Villa Smeraldi is a rural residence, now a museum, which rises along the Navile canal in the hamlet of San Marino in the municipality of Bentivoglio.
Since 1973 the villa has housed the Museum of peasant civilization, which documents the buildings, the tools, the daily life of those who dealt with rural agriculture nearby, from the landowner to the farmer.
Erected on the foundations of a series of buildings built in the eighteenth and nineteenth centuries, the complex of Villa Smeraldi is known by the surname of its most recent owners.
The villa, once known as a casino or rural palace, dates back to 1783, when it belonged to the Zambeccari Counts.
In the following century the buildings were enlarged, a neo-Gothic tower was added and some English gardens were built to surround the villa.

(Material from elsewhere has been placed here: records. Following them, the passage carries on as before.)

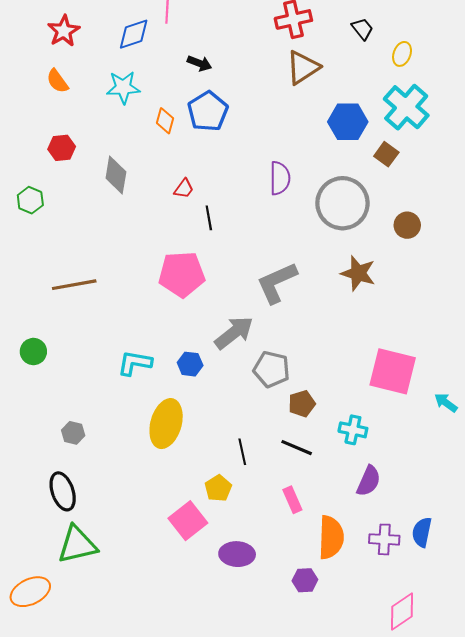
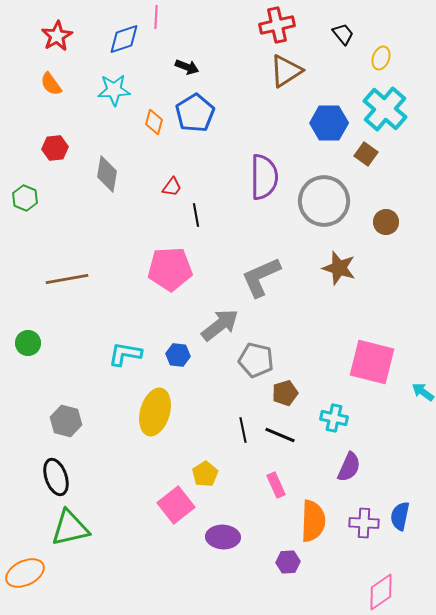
purple semicircle: (280, 178) -> (264, 177), size x1.4
gray hexagon: (73, 433) -> (66, 421), size x1.4
black line: (242, 452) -> (243, 430), moved

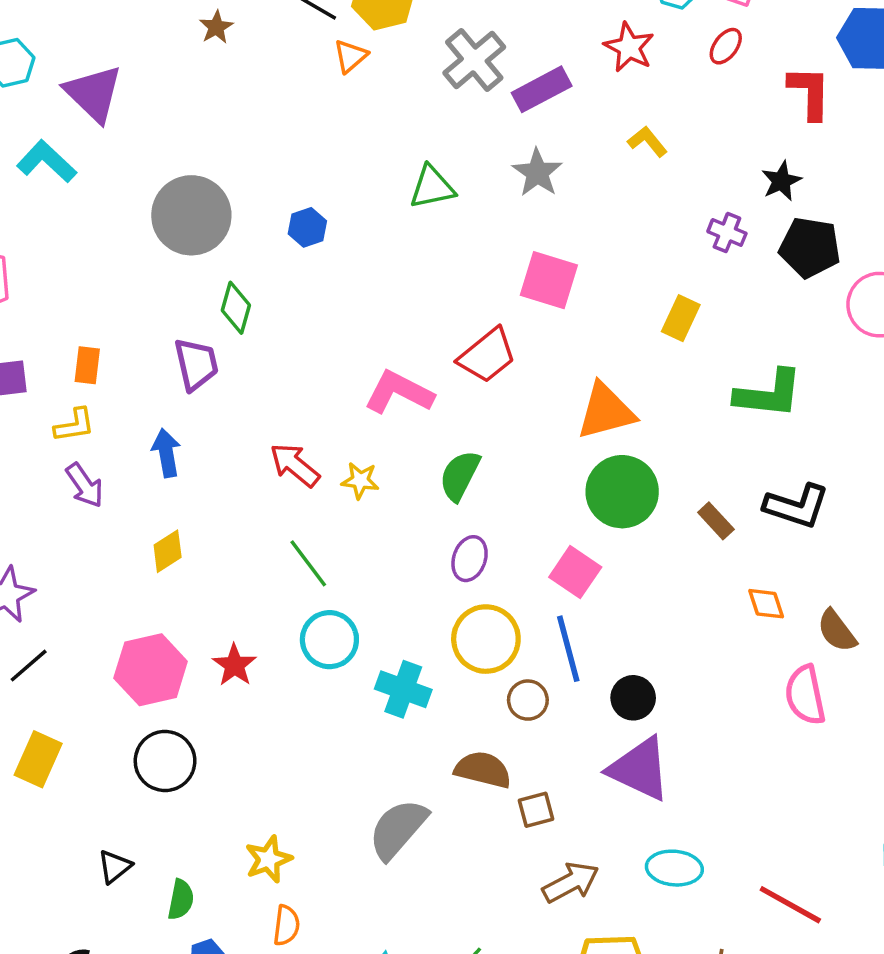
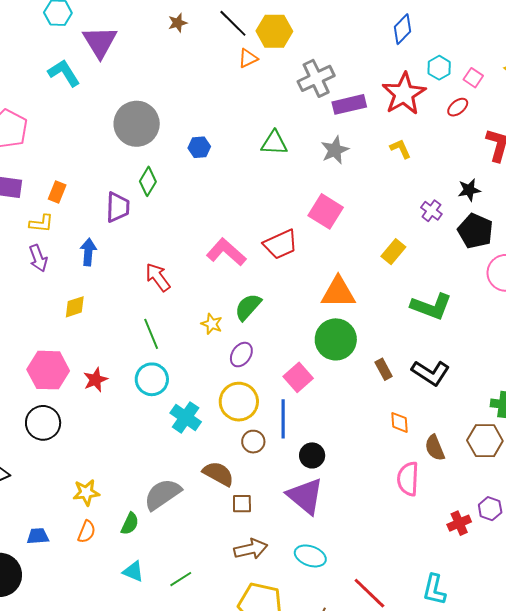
red star: (629, 47) -> (404, 94), size x1.5
yellow star: (360, 481) -> (212, 324), moved
green semicircle: (181, 900) -> (130, 524), moved

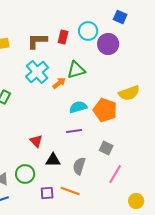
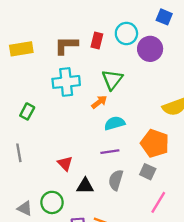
green triangle: (76, 70) -> (112, 80), turned -36
cyan cross: (37, 72) -> (66, 82), turned 35
orange arrow: (59, 83) -> (99, 102), moved
orange pentagon: (105, 110) -> (155, 143), moved
gray semicircle: (79, 166) -> (116, 180), moved

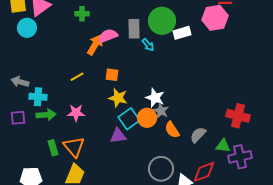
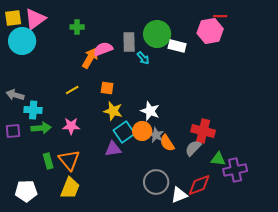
cyan circle: (27, 28) -> (22, 41), size x1.4
white rectangle: (182, 33) -> (177, 46), turned 30
gray star: (161, 111) -> (156, 135), moved
red cross: (238, 116) -> (203, 131), moved

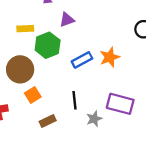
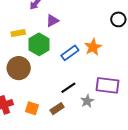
orange square: (33, 95) -> (32, 108), moved, turned -32
black line: (75, 100) -> (68, 88), turned 70
brown rectangle: (48, 121) -> (57, 109), moved

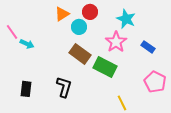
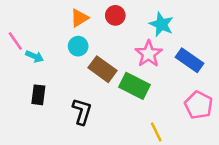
cyan circle: (79, 27) -> (78, 46), moved
blue rectangle: (148, 47) -> (190, 60), size x1.5
black rectangle: (26, 89) -> (38, 95), moved

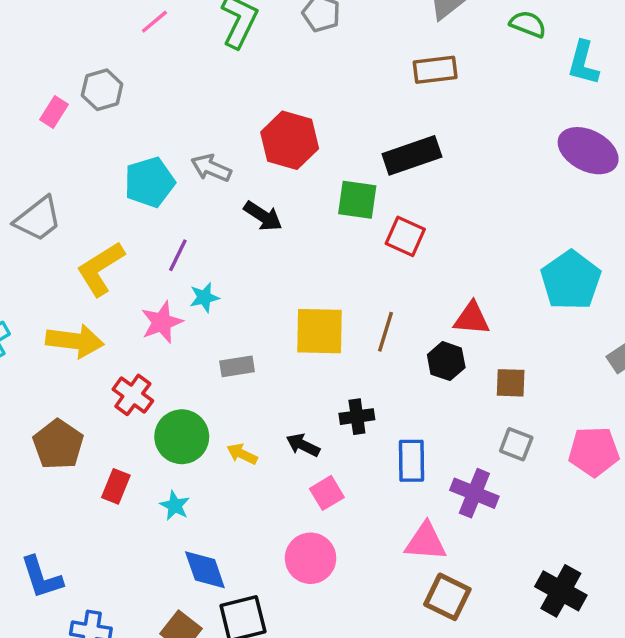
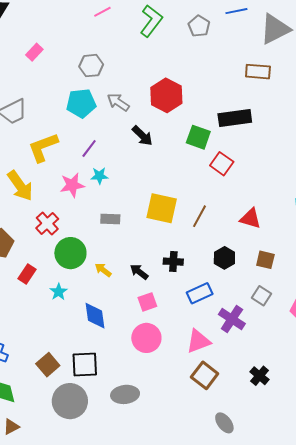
gray hexagon: (102, 90) -> (91, 66), moved
yellow arrow: (75, 341) -> (20, 186), turned 36
black hexagon: (446, 361) -> (224, 258), moved
blue rectangle: (411, 461) -> (200, 293), turned 55
pink triangle: (426, 542) -> (198, 341), turned -36
pink circle: (311, 558) -> (146, 338), moved
blue diamond: (205, 570) -> (95, 316), moved
black cross: (561, 591) -> (260, 376), moved, size x0.7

At the end of the 19th century, Count Gaetano Zucchini and his son Antonio expanded the property. From 1922 to 1942 it was owned by Rigoberto Smeraldi, who devoted himself to agriculture and bred thoroughbred horses. The property was inherited by Antonio Roversi.
The province of Bologna acquired the site in 1970 to create the museum of peasant civilization opened in 1973 and containing thousands of testimonies of work and life in the Bolognese countryside between the nineteenth and twentieth centuries.